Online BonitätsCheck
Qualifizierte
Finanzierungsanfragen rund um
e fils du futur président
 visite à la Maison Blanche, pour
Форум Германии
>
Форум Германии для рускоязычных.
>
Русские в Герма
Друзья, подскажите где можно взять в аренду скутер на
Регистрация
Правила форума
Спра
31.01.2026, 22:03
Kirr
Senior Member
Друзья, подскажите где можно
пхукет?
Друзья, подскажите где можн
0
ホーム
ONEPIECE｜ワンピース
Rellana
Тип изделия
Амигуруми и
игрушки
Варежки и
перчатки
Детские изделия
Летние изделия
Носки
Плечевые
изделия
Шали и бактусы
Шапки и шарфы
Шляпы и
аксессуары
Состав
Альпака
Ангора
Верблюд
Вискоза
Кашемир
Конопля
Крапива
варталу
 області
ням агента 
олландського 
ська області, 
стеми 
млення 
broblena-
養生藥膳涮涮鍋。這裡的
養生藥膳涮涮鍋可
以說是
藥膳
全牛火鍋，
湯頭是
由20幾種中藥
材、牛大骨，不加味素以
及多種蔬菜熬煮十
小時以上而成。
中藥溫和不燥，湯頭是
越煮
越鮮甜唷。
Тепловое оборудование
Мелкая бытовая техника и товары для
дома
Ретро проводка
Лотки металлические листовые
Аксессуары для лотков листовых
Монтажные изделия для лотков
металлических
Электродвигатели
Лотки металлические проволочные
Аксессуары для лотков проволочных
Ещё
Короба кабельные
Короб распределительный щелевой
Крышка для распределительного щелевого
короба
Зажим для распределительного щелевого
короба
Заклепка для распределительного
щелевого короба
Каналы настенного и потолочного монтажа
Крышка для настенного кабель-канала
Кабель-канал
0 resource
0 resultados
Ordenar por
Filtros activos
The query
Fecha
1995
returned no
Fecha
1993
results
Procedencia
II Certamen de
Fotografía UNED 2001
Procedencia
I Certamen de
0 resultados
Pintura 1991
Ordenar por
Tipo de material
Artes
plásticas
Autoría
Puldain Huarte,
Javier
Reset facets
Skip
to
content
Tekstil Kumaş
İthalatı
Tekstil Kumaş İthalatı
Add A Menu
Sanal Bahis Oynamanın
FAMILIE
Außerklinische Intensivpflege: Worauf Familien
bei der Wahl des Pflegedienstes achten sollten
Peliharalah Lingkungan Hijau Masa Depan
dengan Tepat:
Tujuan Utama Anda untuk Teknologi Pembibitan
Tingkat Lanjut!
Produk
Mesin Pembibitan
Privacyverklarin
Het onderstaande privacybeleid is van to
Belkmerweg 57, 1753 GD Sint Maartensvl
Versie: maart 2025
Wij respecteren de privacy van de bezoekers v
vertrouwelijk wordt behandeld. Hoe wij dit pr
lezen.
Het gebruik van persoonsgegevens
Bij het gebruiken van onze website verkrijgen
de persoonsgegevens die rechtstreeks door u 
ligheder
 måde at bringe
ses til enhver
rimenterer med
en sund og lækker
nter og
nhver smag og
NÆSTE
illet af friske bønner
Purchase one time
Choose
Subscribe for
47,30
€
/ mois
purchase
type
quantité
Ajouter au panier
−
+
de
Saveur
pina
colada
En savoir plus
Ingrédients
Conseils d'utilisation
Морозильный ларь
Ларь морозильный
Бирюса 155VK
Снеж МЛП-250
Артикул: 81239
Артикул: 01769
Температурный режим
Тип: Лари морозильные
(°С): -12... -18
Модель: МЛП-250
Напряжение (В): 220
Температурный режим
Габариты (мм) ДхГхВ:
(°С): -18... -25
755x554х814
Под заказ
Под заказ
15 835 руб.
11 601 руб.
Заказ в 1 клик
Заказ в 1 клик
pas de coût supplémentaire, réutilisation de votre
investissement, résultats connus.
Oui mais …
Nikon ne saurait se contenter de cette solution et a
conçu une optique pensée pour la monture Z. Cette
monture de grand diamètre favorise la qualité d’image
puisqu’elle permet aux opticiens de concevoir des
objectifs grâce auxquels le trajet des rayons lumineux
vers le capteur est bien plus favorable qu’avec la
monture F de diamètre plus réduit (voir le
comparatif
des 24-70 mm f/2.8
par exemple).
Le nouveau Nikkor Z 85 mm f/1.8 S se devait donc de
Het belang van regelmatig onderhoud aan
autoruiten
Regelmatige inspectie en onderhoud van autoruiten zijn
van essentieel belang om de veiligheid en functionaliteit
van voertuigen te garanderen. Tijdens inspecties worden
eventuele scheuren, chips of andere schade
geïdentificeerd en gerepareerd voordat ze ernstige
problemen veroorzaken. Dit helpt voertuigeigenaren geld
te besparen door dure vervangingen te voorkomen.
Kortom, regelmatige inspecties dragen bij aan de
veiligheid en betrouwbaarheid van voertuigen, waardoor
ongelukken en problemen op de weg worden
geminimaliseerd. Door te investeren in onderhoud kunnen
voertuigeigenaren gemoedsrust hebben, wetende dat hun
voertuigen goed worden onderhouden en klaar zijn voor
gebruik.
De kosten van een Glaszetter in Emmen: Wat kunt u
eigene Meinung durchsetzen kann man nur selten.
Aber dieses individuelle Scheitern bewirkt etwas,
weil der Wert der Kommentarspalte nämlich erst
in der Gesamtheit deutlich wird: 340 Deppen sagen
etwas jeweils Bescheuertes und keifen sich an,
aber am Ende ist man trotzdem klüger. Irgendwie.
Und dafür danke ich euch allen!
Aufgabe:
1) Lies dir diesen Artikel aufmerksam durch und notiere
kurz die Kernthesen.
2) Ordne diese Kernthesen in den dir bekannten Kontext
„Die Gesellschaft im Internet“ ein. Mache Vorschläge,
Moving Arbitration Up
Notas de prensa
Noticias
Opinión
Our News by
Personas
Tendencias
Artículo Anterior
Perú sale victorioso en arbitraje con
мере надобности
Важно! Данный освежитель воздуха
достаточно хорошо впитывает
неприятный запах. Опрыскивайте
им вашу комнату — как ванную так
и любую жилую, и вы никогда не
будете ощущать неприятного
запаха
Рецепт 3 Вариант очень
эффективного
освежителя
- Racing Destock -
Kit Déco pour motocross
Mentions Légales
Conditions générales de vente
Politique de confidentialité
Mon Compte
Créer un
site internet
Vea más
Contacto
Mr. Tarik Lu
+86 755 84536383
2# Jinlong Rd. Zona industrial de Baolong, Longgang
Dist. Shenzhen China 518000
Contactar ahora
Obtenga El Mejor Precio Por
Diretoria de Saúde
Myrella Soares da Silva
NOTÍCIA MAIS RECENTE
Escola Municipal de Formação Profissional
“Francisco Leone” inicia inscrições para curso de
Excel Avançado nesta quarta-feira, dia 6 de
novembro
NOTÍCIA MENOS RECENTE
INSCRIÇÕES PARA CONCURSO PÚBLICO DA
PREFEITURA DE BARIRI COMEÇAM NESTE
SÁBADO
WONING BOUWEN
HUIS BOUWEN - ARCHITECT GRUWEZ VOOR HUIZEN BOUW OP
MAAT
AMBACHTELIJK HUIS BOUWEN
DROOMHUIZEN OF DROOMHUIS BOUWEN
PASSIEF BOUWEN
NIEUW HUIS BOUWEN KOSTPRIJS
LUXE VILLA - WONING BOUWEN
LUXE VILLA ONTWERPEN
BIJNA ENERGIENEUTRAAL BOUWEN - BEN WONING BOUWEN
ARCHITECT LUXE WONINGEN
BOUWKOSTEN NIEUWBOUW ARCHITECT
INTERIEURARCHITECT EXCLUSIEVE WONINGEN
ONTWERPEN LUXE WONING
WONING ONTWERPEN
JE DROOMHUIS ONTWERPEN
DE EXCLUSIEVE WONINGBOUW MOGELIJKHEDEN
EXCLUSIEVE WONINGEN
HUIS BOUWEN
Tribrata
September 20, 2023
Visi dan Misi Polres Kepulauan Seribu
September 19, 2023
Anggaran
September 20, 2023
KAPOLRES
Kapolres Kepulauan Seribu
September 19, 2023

§ **Task description**:
Lines with the word "Kumaş": copy each one from the data above.

§ **Solution for this exercise**:
Tekstil Kumaş
Tekstil Kumaş İthalatı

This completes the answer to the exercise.